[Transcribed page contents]
====
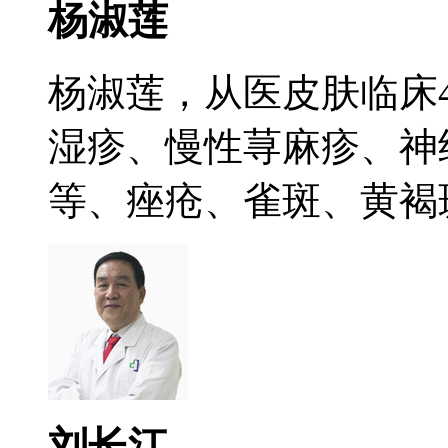
杨淑莲
杨淑莲，从医皮肤临床
湿疹、慢性荨麻疹、神
等、痤疮、雀斑、黄褐斑.
刘长江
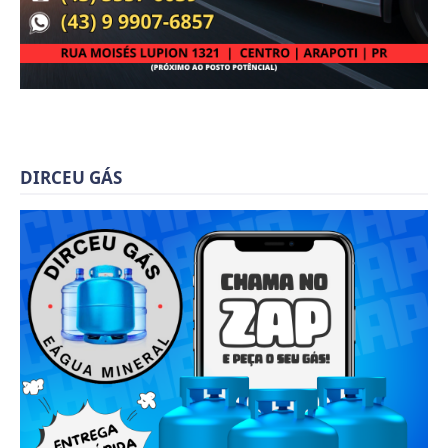
DIRCEU GÁS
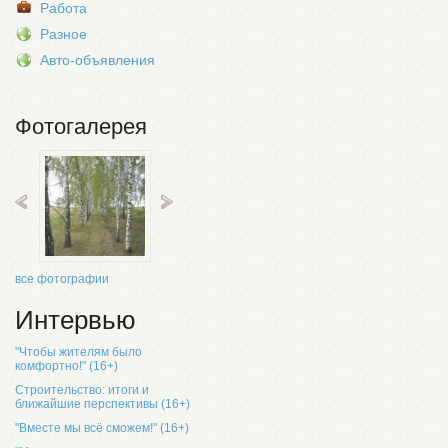
Работа
Разное
Авто-объявления
Фотогалерея
все фотографии
Интервью
"Чтобы жителям было
комфортно!" (16+)
Строительство: итоги и
ближайшие перспективы (16+)
"Вместе мы всё сможем!" (16+)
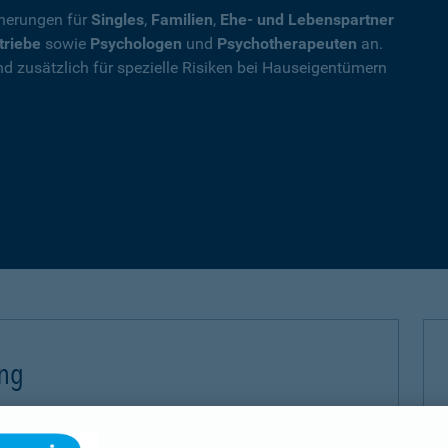
cherungen für
Singles
,
Familien
,
Ehe- und Lebenspartner
triebe
sowie
Psychologen
und
Psychotherapeuten
an.
nd zusätzlich für spezielle Risiken bei Hauseigentümern
ung
 (PHV) sichern Sie sich gegen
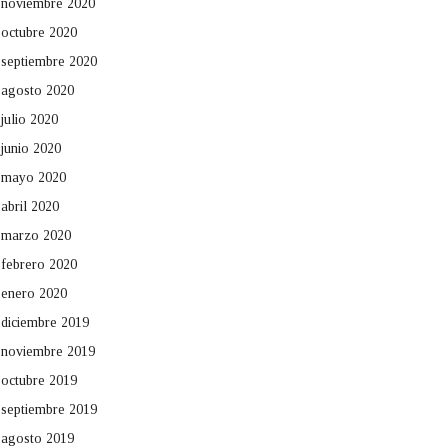
noviembre 2020
octubre 2020
septiembre 2020
agosto 2020
julio 2020
junio 2020
mayo 2020
abril 2020
marzo 2020
febrero 2020
enero 2020
diciembre 2019
noviembre 2019
octubre 2019
septiembre 2019
agosto 2019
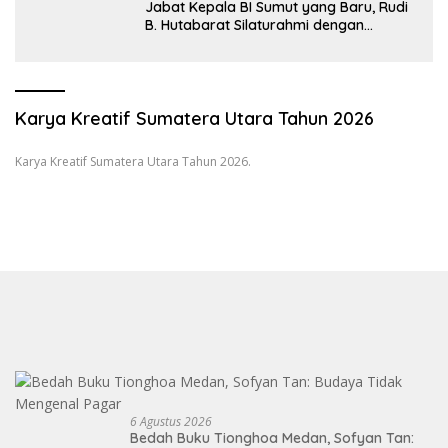
Jabat Kepala BI Sumut yang Baru, Rudi
B. Hutabarat Silaturahmi dengan
Wartawan dan Launching 6th
Sumatranomics
Karya Kreatif Sumatera Utara Tahun 2026
Karya Kreatif Sumatera Utara Tahun 2026.
6 Agustus 2026
Bedah Buku Tionghoa Medan, Sofyan Tan:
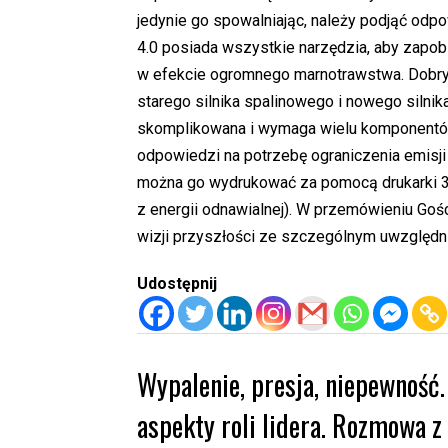
jedynie go spowalniając, należy podjąć odpo
4.0 posiada wszystkie narzędzia, aby zapob
w efekcie ogromnego marnotrawstwa. Dobry
starego silnika spalinowego i nowego silnik
skomplikowana i wymaga wielu komponentów
odpowiedzi na potrzebę ograniczenia emisji 
można go wydrukować za pomocą drukarki 3D i
z energii odnawialnej). W przemówieniu Goś
wizji przyszłości ze szczególnym uwzględni
Udostępnij
Wypalenie, presja, niepewność.
aspekty roli lidera. Rozmowa z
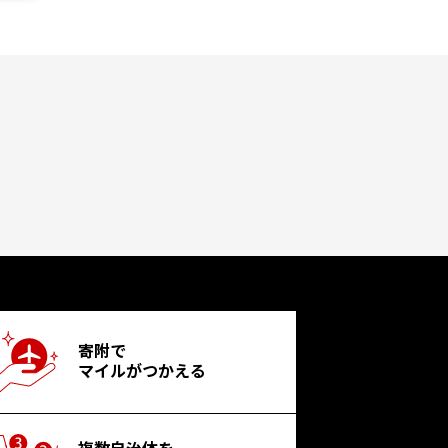
寄附で
マイルがつかえる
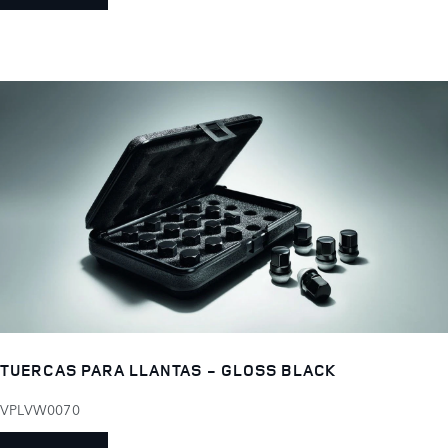
TUERCAS PARA LLANTAS - GLOSS BLACK
VPLVW0070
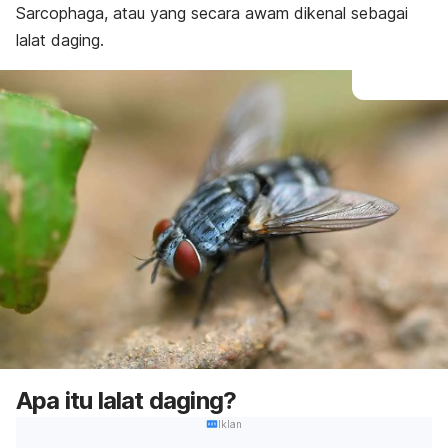
Sarcophaga
, atau yang secara awam dikenal sebagai
lalat daging
.
Apa itu lalat daging?
Iklan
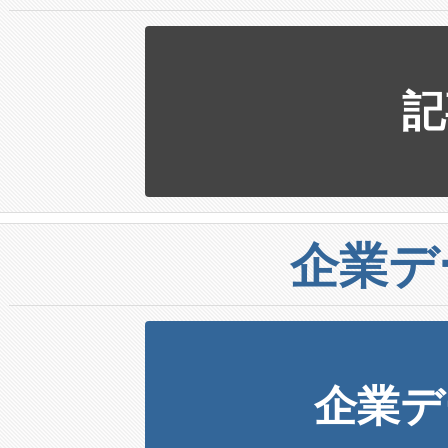
記
企業デ
企業デ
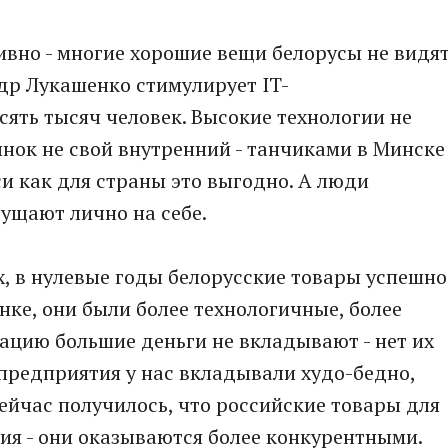
тивно - многие хорошие вещи белорусы не видя
ндр Лукашенко стимулирует IT-
сять тысяч человек. Высокие технологии не
ынок не свой внутренний - танчиками в Минске
си как для страны это выгодно. А люди
щущают лично на себе.
-х, в нулевые годы белорусские товары успешно
ке, они были более технологичные, более
ацию большие деньги не вкладывают - нет их
 предприятия у нас вкладывали худо-бедно,
сейчас получилось, что российские товары для
ия - они оказываются более конкурентными.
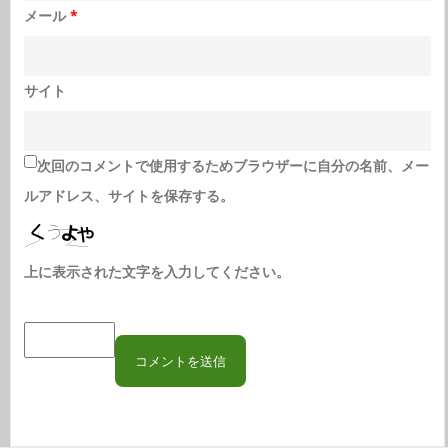
メール
*
サイト
次回のコメントで使用するためブラウザーに自分の名前、メー
ルアドレス、サイトを保存する。
上に表示された文字を入力してください。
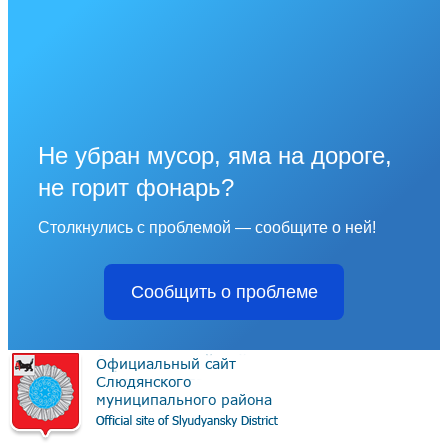
Не убран мусор, яма на дороге,
не горит фонарь?
Столкнулись с проблемой — сообщите о ней!
Сообщить о проблеме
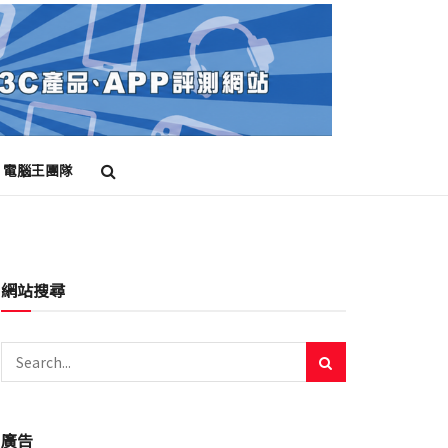
電腦王團隊
網站搜尋
廣告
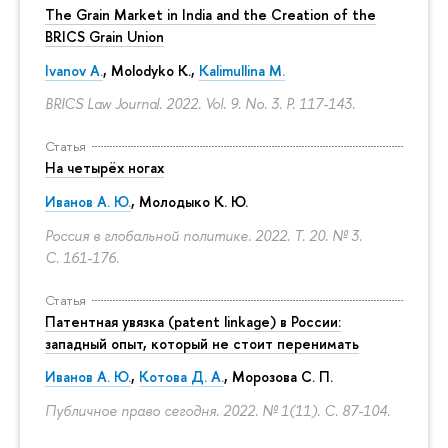
The Grain Market in India and the Creation of the
BRICS Grain Union
Ivanov A.
,
Molodyko K.
,
Kalimullina M.
BRICS Law Journal. 2022. Vol. 9. No. 3.
P. 117-143.
Статья
На четырёх ногах
Иванов А. Ю.
,
Молодыко К. Ю.
Россия в глобальной политике. 2022. Т. 20. № 3.
С. 161-176.
Статья
Патентная увязка (patent linkage) в России:
западный опыт, который не стоит перенимать
Иванов А. Ю.
,
Котова Д. А.
,
Морозова С. П.
Публичное право сегодня. 2022. № 1(11).
С. 87-104.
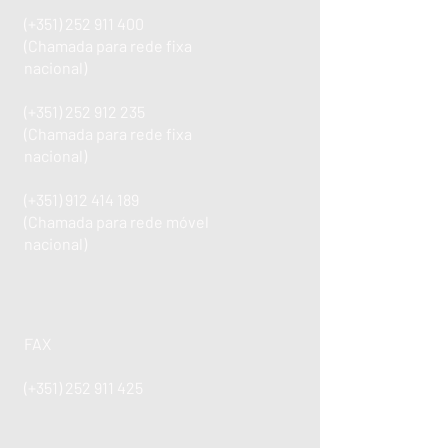
(+351)
252 911 400
(Chamada para rede fixa
nacional)
(+351)
252 912 235
(Chamada para rede fixa
nacional)
(+351)
912 414 189
(Chamada para rede móvel
nacional)
FAX
(+351)
252 911 425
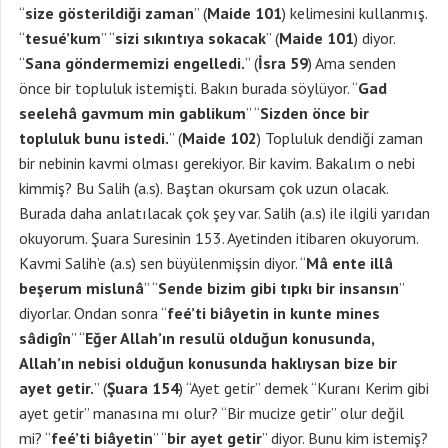
“
size gösterildiği zaman
” (
Maide 101
) kelimesini kullanmış.
“
tesué’kum
” “
sizi sıkıntıya sokacak
” (
Maide 101
) diyor.
“
Sana göndermemizi engelledi.
” (
İsra 59
) Ama senden
önce bir topluluk istemişti. Bakın burada söylüyor. “
Gad
seelehâ gavmum min gablikum
” “
Sizden önce bir
topluluk bunu istedi.
” (
Maide 102
) Topluluk dendiği zaman
bir nebinin kavmi olması gerekiyor. Bir kavim. Bakalım o nebi
kimmiş? Bu Salih (a.s). Baştan okursam çok uzun olacak.
Burada daha anlatılacak çok şey var. Salih (a.s) ile ilgili yarıdan
okuyorum. Şuara Suresinin 153. Ayetinden itibaren okuyorum.
Kavmi Salih’e (a.s) sen büyülenmişsin diyor. “
Mâ ente illâ
beşerum mislunâ
” “
Sende bizim gibi tıpkı bir insansın
”
diyorlar. Ondan sonra “
feé’ti biâyetin in kunte mines
sâdigîn
” “
Eğer Allah’ın resulü olduğun konusunda,
Allah’ın nebisi olduğun konusunda haklıysan bize bir
ayet getir.
” (
Şuara 154
) “Ayet getir” demek “Kuranı Kerim gibi
ayet getir” manasına mı olur? “Bir mucize getir” olur değil
mi? “
feé’ti biâyetin
” “
bir ayet getir
” diyor. Bunu kim istemiş?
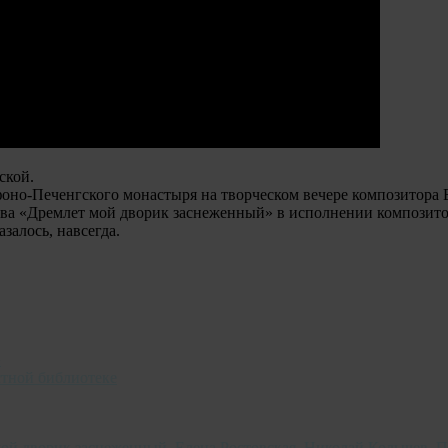
ской.
фоно-Печенгского монастыря на творческом вечере композитора 
ева «Дремлет мой дворик заснеженный» в исполнении композито
залось, навсегда.
»
стной библиотеке
мой дворик заснеженный
,
Елена Ростовская
,
Николай Колычев
,
П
====
* **WHAT IS EXPECTED**
Every entry above needs to be copied exactly, apart from its pictures.

* **SOLVED EXERCISE**
杨淑莲
杨淑莲，从医皮肤临床
湿疹、慢性荨麻疹、神
等、痤疮、雀斑、黄褐斑.
刘长江
DIRCEU GÁS
Работа
Разное
Авто-объявления
Фотогалерея
все фотографии
Интервью
"Чтобы жителям было
комфортно!" (16+)
Строительство: итоги и
ближайшие перспективы (16+)
"Вместе мы всё сможем!" (16+)
cherungen für
Singles
,
Familien
,
Ehe- und Lebenspartner
triebe
sowie
Psychologen
und
Psychotherapeuten
an.
nd zusätzlich für spezielle Risiken bei Hauseigentümern
ung
 (PHV) sichern Sie sich gegen
noviembre 2020
octubre 2020
septiembre 2020
agosto 2020
julio 2020
junio 2020
mayo 2020
abril 2020
marzo 2020
febrero 2020
enero 2020
diciembre 2019
noviembre 2019
octubre 2019
septiembre 2019
agosto 2019
Jabat Kepala BI Sumut yang Baru, Rudi
B. Hutabarat Silaturahmi dengan
Wartawan dan Launching 6th
Sumatranomics
Karya Kreatif Sumatera Utara Tahun 2026
Karya Kreatif Sumatera Utara Tahun 2026.
6 Agustus 2026
Bedah Buku Tionghoa Medan, Sofyan Tan:
jedynie go spowalniając, należy podjąć odpo
4.0 posiada wszystkie narzędzia, aby zapob
w efekcie ogromnego marnotrawstwa. Dobry
starego silnika spalinowego i nowego silnik
skomplikowana i wymaga wielu komponentów
odpowiedzi na potrzebę ograniczenia emisji 
można go wydrukować za pomocą drukarki 3D i
z energii odnawialnej). W przemówieniu Goś
wizji przyszłości ze szczególnym uwzględni
Udostępnij
Wypalenie, presja, niepewność.
aspekty roli lidera. Rozmowa z
寄附で
マイルがつかえる
TUERCAS PARA LLANTAS - GLOSS BLACK
VPLVW0070
Sarcophaga
, atau yang secara awam dikenal sebagai
lalat daging
.
Apa itu lalat daging?
Iklan
記
企業デ
企業デ
тивно - многие хорошие вещи белорусы не видя
ндр Лукашенко стимулирует IT-
сять тысяч человек. Высокие технологии не
ынок не свой внутренний - танчиками в Минске
си как для страны это выгодно. А люди
щущают лично на себе.
-х, в нулевые годы белорусские товары успешно
ке, они были более технологичные, более
ацию большие деньги не вкладывают - нет их
 предприятия у нас вкладывали худо-бедно,
сейчас получилось, что российские товары для
ия - они оказываются более конкурентными.
メール
*
サイト
次回のコメントで使用するためブラウザーに自分の名前、メー
ルアドレス、サイトを保存する。
上に表示された文字を入力してください。
Не убран мусор, яма на дороге,
не горит фонарь?
Столкнулись с проблемой — сообщите о ней!
Сообщить о проблеме
電腦王團隊
網站搜尋
廣告
The Grain Market in India and the Creation of the
BRICS Grain Union
Ivanov A.
,
Molodyko K.
,
Kalimullina M.
BRICS Law Journal. 2022. Vol. 9. No. 3.
P. 117-143.
Статья
На четырёх ногах
Иванов А. Ю.
,
Молодыко К. Ю.
Россия в глобальной политике. 2022. Т. 20. № 3.
С. 161-176.
Статья
Патентная увязка (patent linkage) в России:
западный опыт, который не стоит перенимать
Иванов А. Ю.
,
Котова Д. А.
,
Морозова С. П.
Публичное право сегодня. 2022. № 1(11).
С. 87-104.
(+351)
252 911 400
(Chamada para rede fixa
nacional)
(+351)
252 912 235
(Chamada para rede fixa
nacional)
(+351)
912 414 189
(Chamada para rede móvel
nacional)
FAX
(+351)
252 911 425
“
size gösterildiği zaman
” (
Maide 101
) kelimesini kullanmış.
“
tesué’kum
” “
sizi sıkıntıya sokacak
” (
Maide 101
) diyor.
“
Sana göndermemizi engelledi.
” (
İsra 59
) Ama senden
önce bir topluluk istemişti. Bakın burada söylüyor. “
Gad
seelehâ gavmum min gablikum
” “
Sizden önce bir
topluluk bunu istedi.
” (
Maide 102
) Topluluk dendiği zaman
bir nebinin kavmi olması gerekiyor. Bir kavim. Bakalım o nebi
kimmiş? Bu Salih (a.s). Baştan okursam çok uzun olacak.
Burada daha anlatılacak çok şey var. Salih (a.s) ile ilgili yarıdan
okuyorum. Şuara Suresinin 153. Ayetinden itibaren okuyorum.
Kavmi Salih’e (a.s) sen büyülenmişsin diyor. “
Mâ ente illâ
beşerum mislunâ
” “
Sende bizim gibi tıpkı bir insansın
”
diyorlar. Ondan sonra “
feé’ti biâyetin in kunte mines
sâdigîn
” “
Eğer Allah’ın resulü olduğun konusunda,
Allah’ın nebisi olduğun konusunda haklıysan bize bir
ayet getir.
” (
Şuara 154
) “Ayet getir” demek “Kuranı Kerim gibi
ayet getir” manasına mı olur? “Bir mucize getir” olur değil
mi? “
feé’ti biâyetin
” “
bir ayet getir
” diyor. Bunu kim istemiş?
ской.
фоно-Печенгского монастыря на творческом вечере композитора 
ева «Дремлет мой дворик заснеженный» в исполнении композито
залось, навсегда.
»
стной библиотеке
мой дворик заснеженный
,
Елена Ростовская
,
Николай Колычев
,
П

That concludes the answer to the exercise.